THIS WEEK I'M LISTENING TO...SCREAMER Highway Of Heroes (The Sign Records)THIS WEEK I'M LISTENING TO...SCREAMER Highway Of Heroes (The Sign Records)

Sweden’s Screamer can be described in two short words – ‘heavy’ and ‘metal’ – and that in a nutshell also defines their fourth full-length outing (although their first for The Sign), ‘Highway Of Heroes’. Unashamed and unabashed, Screamer epitomise the spirit and passion of true Eighties’ metal, and ‘Highway Of Heroes’ continues what appears to be the band’s quest to craft the ultimate raise-your-horns-and-yell album.

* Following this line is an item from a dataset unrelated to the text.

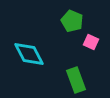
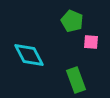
pink square: rotated 21 degrees counterclockwise
cyan diamond: moved 1 px down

There’s much to praise and nothing to dislike here, the band showing off their credentials through nine cuts of prime metal (plus the obligatory brief intro track) spread over a neck-breaking, remorseless thirty-five minutes. Boasting chainsaw riffs, fluid soloing, a rock-solid rhythmic backbone and a clutch of screaming diz-busters ‘Highway Of Heroes’ is the very embodiment of classic heavy metal: every song has been pumped full of steroids and trimmed of excess fat, and the result is an album that’s pugilistic at heart and punchy to the core. If you imagine a melange of Priest, Maiden, Accept and Scorpions channelled under pressure through the conduit of a well-honed rock ‘n’ roll machine that features a larger-than-life vocalist (Andreas Wikström), two riffmasters in Anton Fingal and Dejan Rosic, a freewheeling bassist (Fredrik Svensson Carlström) and a drummer, Henrik Petersson, who hits them hard ‘n’ heavy, then you’ll know where this is coming from. The results are nothing less than spectacular: the ‘Wild Child’-tinged ‘Sacrifice’, the unbelievably catchy ‘Halo’ and the finger-shredding ‘Shadow Hunter’ are just a handful of examples of almost perfect songs, written and honed to perfection by an outfit of immense talent who have drawn their inspiration from – and are happy to repay the debt owed to – those giants of the genre that popularised metal nearly forty years ago.

OK, I freely admit I’d be lying if I said that ‘Highway Of Heroes’ really breaks any new ground, but that’s not the point. What it does, it does extremely well, and it is a truly outstanding release, worthy of a place in any metal fan’s collection. Trust me on this.